Synthesis of 5 by using Schlosser-modified Wittig reaction
To a cooled (−78 °C) solution of 4 (16 mg, 0.048 mmol) in tetrahydrofuran (1.0 ml) were added LiBr (45 mg, 0.052 mmol) and PhLi (1.6 m in butyl ether, 0.03 ml, 0.048 mmol). After the solution was stirred at that temperature for 30 min, then the solution was added dropwise via cold cannula to a solution of 3 (30 mg, 0.048 mmol) in diethyl ether (1.0 ml) at −78 °C. After completion of the dripping, PhLi (1.6 m in butyl ether, 0.03 ml, 0.048 mmol) was added to the mixture, and the solution was stirred for 3 h. After successive addition of HCl (1.0 m in Et2O, 0.08 ml, 0.080 mmol) and KOtBu (1.0 m in Et2O, 0.06 ml, 0.057 mmol), the reaction mixture was stirred for 1 h at −78 °C. The reaction mixture was quenched with water, and the organic layer was separated and the aqueous layer was extracted with diethyl ether three times. The combined organic layer was washed with water and brine and dried over sodium sulfate. After evaporation of the solvent, the crude product was purified by TLC on silica gel (hexane/ethyl acetate=10/1) to afford 5 (21 mg, 76%).

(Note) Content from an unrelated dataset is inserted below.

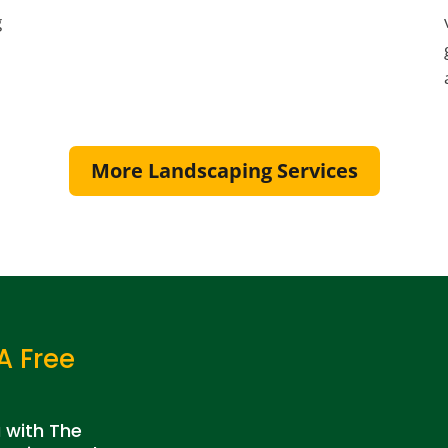
g
More Landscaping Services
A Free
a with The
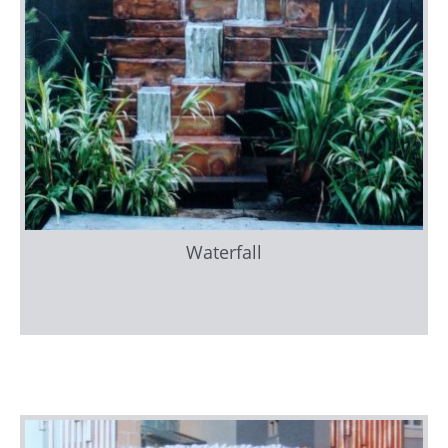
Waterfall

Synthesis of 14 by using MNBA-mediated macrolactonization with DMAP
To a solution of MNBA (20 mg, 57.9 μmol) and DMAP (33 mg, 0.27 mmol) in dichloromethane (18.0 ml) at room temperature was slowly added a solution of the seco acid 13 (23 mg, 44.5 μmol) in dichloromethane (4.0 ml) with a mechanically driven syringe over a 12 h period. After cooling to 0 °C, saturated aqueous sodium hydrogen carbonate was added. The organic layer was separated, the aqueous layer was extracted with dichloromethane, and the organic layer was washed with brine and water and dried over sodium sulfate. The combined organic layer was washed with water and brine and dried over sodium sulfate. After evaporation of the solvent, the crude product was purified by TLC on silica gel (hexane/ethyl acetate=6/1) to afford 14 (15 mg, 67%).
Antimicrobial assay
The antimicrobial assay against S. aureus (NBRC 12732), A. niger (NBRC 105649) and T. mentagrophytes (NBRC 5466) was performed using the disk diffusion method according to the Clinical and Laboratory Standards Institute.13 Details of the assay method are described in Supplementary Information.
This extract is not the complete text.